I am looking to estimate the conditional distribution of the next observation $x_{t+1} \in \mathbb{R}_+$ of a discrete-time process, given the current observation and $l$ previous observations. I am unsure whether the term conditional random field (CRF) is appropriate here, but the model is, following literature in hidden CRF but taking the hidden state to be a continuous random variable, $h \in \mathbb{R}^d$:
$$ p(x_{t+1} | x_{t-l:t}) = \int dh_{t-l:t+1} \ p(x_{t+1}, h_{t-l:t+1} | x_{t-l:t}) $$
and using a parametric $\psi$, which is real-valued, defined by the graphical model
$$ p(x_{t+1}, h_{t-l:t+1}) \propto \psi(x_{t+1}, h_{t-l:t+1}, x_{t-l:t}) $$
With normalisation by integrating over all $x_{t+1}$ and $h_{t-l:t+1}$, we finally have that
$$ p(x_{t+1} | x_{t-l:t}) = \frac{\int dh_{t-l:t+1} e^{\psi(x_{t+1}, h_{t-l:t+1}, x_{t-l:t})} }{\int dh'_{t-l:t+1} \int dx'_{t+1} e^{\psi(x'_{t+1}, h'_{t-l:t+1}, x_{t-l:t})} } $$
For large enough $d$, direct integration is infeasible computationally, and the first thought that came to me was to use importance sampling, which also allows me to include some prior knowledge/constraints. In particular, for the hidden state, it seems reasonable that it would not differ significantly between two consecutive timesteps, so for the integral over $h$,
$$ \int dh \ e^{\psi} \simeq \mathop{\mathbb{E}}_{h \sim q(h)} \left[ \frac{e^{\psi}}{q(h)} \right] $$
with the sequence $h_{t-l:t+1}$ sampled as follows: $h_{t-l} \sim \mathcal{U}(-1, 1)$ (each element of the vector sampled independently from a uniform distribution), and $h_{t+1} | h_t \sim \mathcal{N}(h_t, 0.1 \times I_d)$ where $I_d$ is the identity matrix of size $d \times d$.
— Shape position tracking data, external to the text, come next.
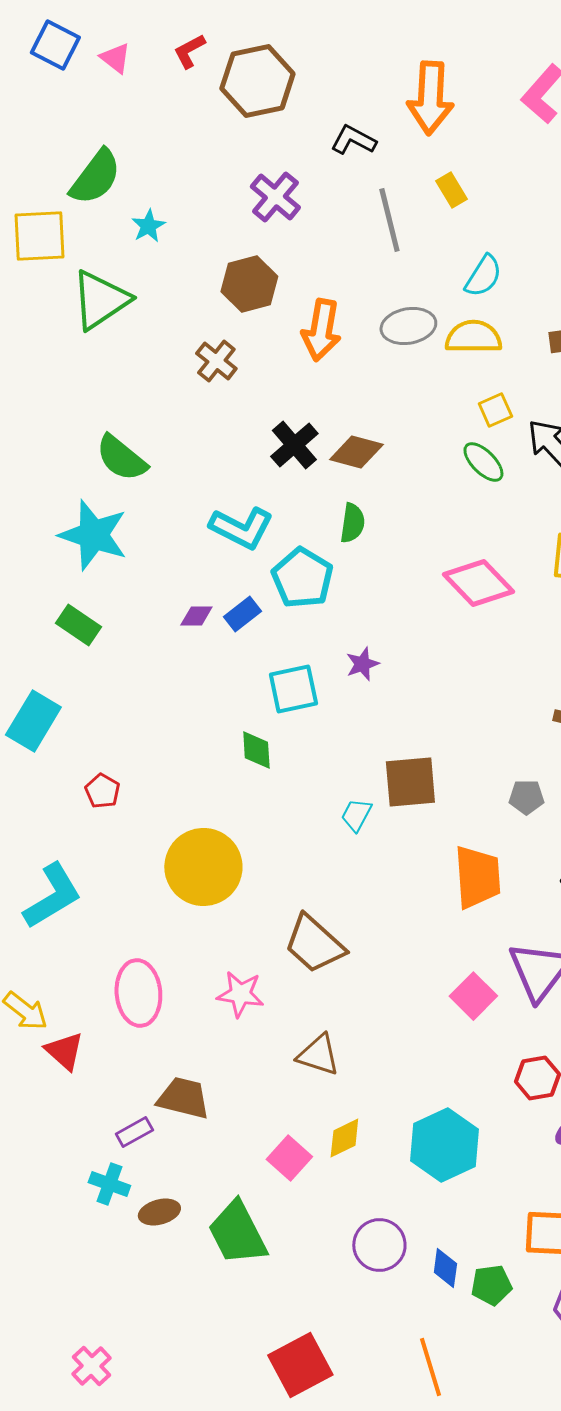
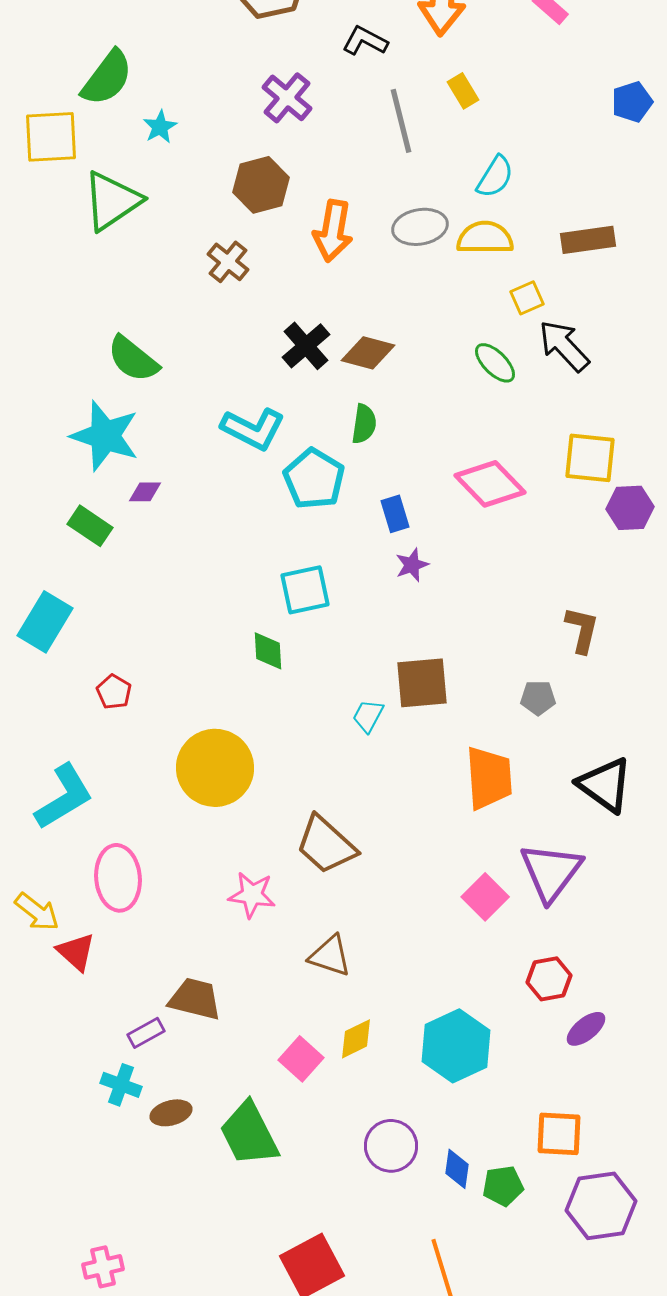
yellow square: (495, 410) -> (527, 298), moved
blue rectangle: (242, 614) -> (395, 514), moved, turned -69
purple diamond: (196, 616) -> (145, 492), moved
purple star: (362, 664) -> (412, 565), moved
pink ellipse: (138, 993) -> (118, 878), moved
pink cross: (91, 1366) -> (103, 1267), turned 30

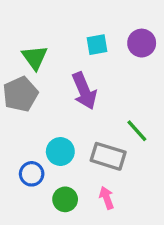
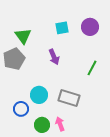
purple arrow: (84, 91) -> (54, 57), size x0.7
green line: (137, 131) -> (92, 68), moved, turned 70
pink arrow: (107, 198) -> (60, 124), moved

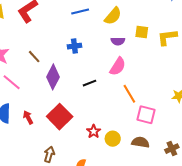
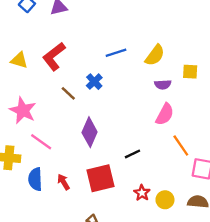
blue cross: (74, 46) -> (94, 82), moved, turned -32
brown line: (34, 57) -> (68, 93), moved
black line: (90, 83) -> (133, 154), moved
red square: (60, 117) -> (101, 178), turned 35

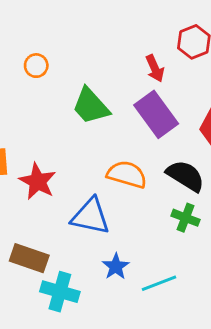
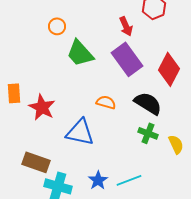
orange circle: (36, 66) -> (57, 26), moved
orange semicircle: (127, 174) -> (106, 102), size x0.7
blue star: (116, 267) -> (98, 180), moved

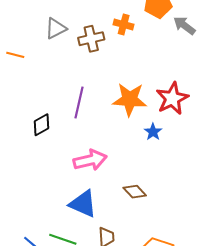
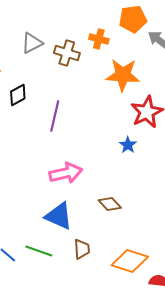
brown cross: (91, 39) -> (67, 53), turned 30
orange star: (130, 99) -> (123, 75), moved
black diamond: (42, 125) -> (18, 95), moved

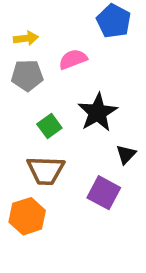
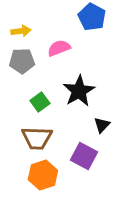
orange hexagon: (27, 216) -> (43, 175), moved

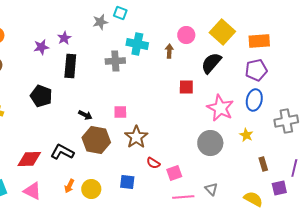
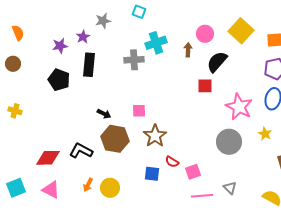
gray star: (100, 22) -> (103, 21), moved
cyan cross: (137, 44) -> (156, 43), turned -30
black semicircle: (211, 63) -> (217, 62), moved
black pentagon: (41, 96) -> (59, 80), moved
blue square: (127, 182) -> (152, 174), moved

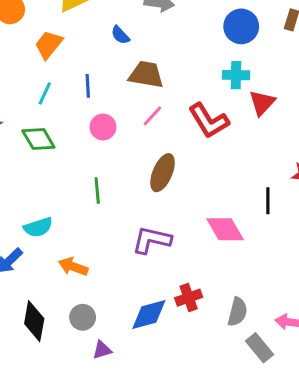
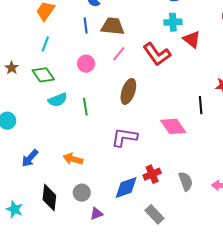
blue line: (88, 86) -> (86, 26), moved
red triangle: (262, 103) -> (192, 39), turned -30
cyan semicircle: (38, 227) -> (58, 100), moved
gray semicircle: (238, 312) -> (186, 181), turned -30
gray rectangle: (259, 348) -> (154, 214), moved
The problem is that, for some fixed sequence $x_{t-l:t}$ and fixed $x_{t+1}$, at $N_h = 1000$ samples of $h$, with $d = 10$, the standard deviation of $p(x_{t+1} | x_{t-l:t})$ over 100 computations is $10^5$. In fact, I wanted to directly optimise the conditional density by using its gradient with respect to the parameters of $\psi$, but I observe consecutive values of the conditional density differing by many orders of magnitude at times.
With the computation of $\psi$ vectorised over samples of sequences $h_{t-l:t+1}$, the bottleneck is that each computation involves sampling $N_h$ sequences for $h$ and $N_h$ for $h'$.
Any advice in reducing this bottleneck, advice for adjustments to the model or alternative models altogether would be much appreciated.